CO2-efficiëntie Nederlandse industrie slechter dan van Europese concurrentie
De Nederlandse industrie presteert slechter op het gebied van CO2-efficiëntie dan haar Europese concurrenten. Tussen 2021 en 2023 nam bij de 282 industriële bedrijven die onder het Europese Emissiehandelssysteem (EU ETS) vallen de CO2-uitstoot per eenheid product toe. Dat meldt de Nederlandse Emissieautoriteit (NEa). Het is een ontwikkeling die de concurrentiepositie van de Nederlandse industrie onder druk zet.
De NEa verzamelt jaarlijks emissie- en productiegegevens om toezicht te houden op de CO2-uitstoot van de industrie in Nederland. Op basis van deze gegevens stelt de autoriteit de CO2-efficiëntiecijfers op. Deze cijfers geven weer hoe de Nederlandse industrie presteert ten opzichte van de Europese benchmark. De grootste uitstoters van CO2 binnen de Nederlandse industrie nemen verplicht deel aan het EU ETS. Vorig jaar presteerden de Nederlandse industriële bedrijven 16,9 procent onder de benchmark. De CO2-efficiëntie is daarmee gemiddeld gedaald met 3,2 procentpunt in vergelijking met 2021.
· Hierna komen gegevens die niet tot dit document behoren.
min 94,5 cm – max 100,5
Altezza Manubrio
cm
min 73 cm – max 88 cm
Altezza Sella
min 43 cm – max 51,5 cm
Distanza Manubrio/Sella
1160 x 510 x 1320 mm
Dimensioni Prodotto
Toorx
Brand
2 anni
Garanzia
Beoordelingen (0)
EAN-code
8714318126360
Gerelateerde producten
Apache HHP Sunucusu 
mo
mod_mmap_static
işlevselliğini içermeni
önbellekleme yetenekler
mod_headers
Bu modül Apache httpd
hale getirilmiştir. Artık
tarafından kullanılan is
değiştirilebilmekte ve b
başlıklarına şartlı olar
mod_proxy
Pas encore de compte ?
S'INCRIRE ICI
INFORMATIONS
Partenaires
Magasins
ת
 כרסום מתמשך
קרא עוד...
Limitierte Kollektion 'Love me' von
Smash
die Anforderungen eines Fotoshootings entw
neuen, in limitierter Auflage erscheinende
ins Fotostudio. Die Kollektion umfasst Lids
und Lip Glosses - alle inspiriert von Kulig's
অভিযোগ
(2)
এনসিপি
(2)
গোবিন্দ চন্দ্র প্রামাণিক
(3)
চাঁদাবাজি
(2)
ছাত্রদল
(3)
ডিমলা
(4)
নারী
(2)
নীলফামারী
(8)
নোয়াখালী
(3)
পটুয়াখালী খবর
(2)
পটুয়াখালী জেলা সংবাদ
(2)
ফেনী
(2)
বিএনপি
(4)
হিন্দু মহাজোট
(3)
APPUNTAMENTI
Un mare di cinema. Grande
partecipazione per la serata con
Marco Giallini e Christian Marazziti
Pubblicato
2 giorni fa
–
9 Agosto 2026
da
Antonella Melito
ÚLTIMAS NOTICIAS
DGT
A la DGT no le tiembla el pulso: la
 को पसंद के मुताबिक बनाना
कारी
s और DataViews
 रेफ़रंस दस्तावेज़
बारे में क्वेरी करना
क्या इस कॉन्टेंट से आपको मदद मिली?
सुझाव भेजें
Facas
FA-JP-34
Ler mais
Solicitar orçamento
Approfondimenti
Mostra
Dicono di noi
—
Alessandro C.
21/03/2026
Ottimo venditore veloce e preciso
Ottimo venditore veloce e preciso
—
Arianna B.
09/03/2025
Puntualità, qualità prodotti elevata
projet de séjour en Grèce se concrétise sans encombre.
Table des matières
Meerderheid verbetert CO2-efficiëntie
Er is gelukkig ook goed nieuws. Het grootste gedeelte van de bedrijven laat in 2023 een verbetering van de CO2-efficiëntie zien ten opzichte van 2021 (148 van de 282 installaties). Omdat vooral de grotere uitstoters, die het zwaarst wegen in het gemiddelde, slechter zijn gaan presteren, resulteert dit helaas toch in een negatief gemiddelde. De afgenomen gemiddelde efficiëntie over alle bedrijven samen is volgens de NEa te verklaren doordat bedrijven kennelijk hun fossiele energie-input niet flexibel genoeg hebben kunnen laten meebewegen met hun verminderde productie. Ook zijn enkele efficiënte installaties gestopt met hun activiteiten.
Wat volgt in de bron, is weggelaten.